The HPC cluster at UITS serves as the catalyst for research in computationally intensive disciplines, in alignment with the university’s ambitious initiatives – UConn Technology Park, Next Generation Connecticut, and Bioscience Connecticut. The cluster has over 6,000 CPU cores, a one-petabyte parallel file system (GPFS), and an Infiniband interconnect.

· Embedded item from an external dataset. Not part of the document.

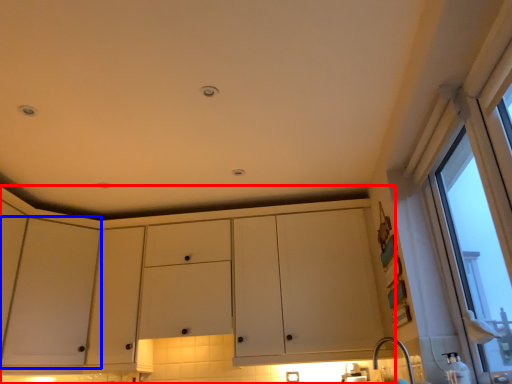 Question: Which object is further to the camera taking this photo, cabinetry (highlighted by a red box) or screen door (highlighted by a blue box)?

Choices:
 (A) cabinetry
 (B) screen door

Answer: (A)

Duties and Responsibilities

• Install, configure, and maintain storage systems for use in a research-computing environment.
• Install, configure, and maintain parallel file systems (DDN/GPFS), as well as interaction with tiered-performance NFS.
• Monitor usage of storage resources and make recommendations to maintain service standards.
• Interact with integrated systems in an HPC environment – including job schedulers, Infiniband fabrics, etc.
• Interact with configuration, monitoring, and notification tools.
• Hardware maintenance and troubleshooting
• Interact with university researchers on various topics, including the use of existing services, service policies, and research requirements.
• Provide excellent technical support and training to a diverse user base.
• Create and maintain clear and effective technical documentation.
• Interact with vendors, assessing products and making purchasing recommendations.
• May supervise students or employees.
• Performs related duties as required.

1. Two or more years of recent experience managing large scale file systems, preferably parallel systems such as GPFS, Lustre, etc. 2. Experience installing and troubleshooting enterprise data storage hardware platforms. 3. Demonstrated experience using scripting/programming (Bash, Python, etc.) in support of systems operations. 4. Demonstrated commitment to providing excellent technical support to a diverse user base. 5. Good organizational skills and attention to detail along with good written and oral communications. 6. The ability to work with minimal supervision. 7. The ability to work effectively with staff and users at all levels, vendors and other technical staff as a member of a team. 8. Demonstrated ability to meet deadlines and work under pressure. 9. Demonstrated ability to lead projects. Preferred Qualifications 1. Experience working in an HPC operations team. 2. Experience in the hands-on management and troubleshooting of Linux operating systems (Red Hat, etc.) and applications. 3. Experience in systems automation (DevOps) using tools such as Ansible, Puppet, Chef, etc. 4. Maintenance and troubleshooting of an Infiniband fabric. 5. Certifications relevant to this position.
1. Bachelor’s degree in Computer Science, Computer Engineering, or closely related field; or equivalent combination of training and experience and 2 or more years’ experience in storage administration in a large scale computing environment.
The University of Connecticut has been named the top public university in New England for over a decade and is ranked among the top public universities in the nation. The University of Connecticut is also a Carnegie Foundation Research University, a prestigious honor shared by only the nation's top higher education institutions.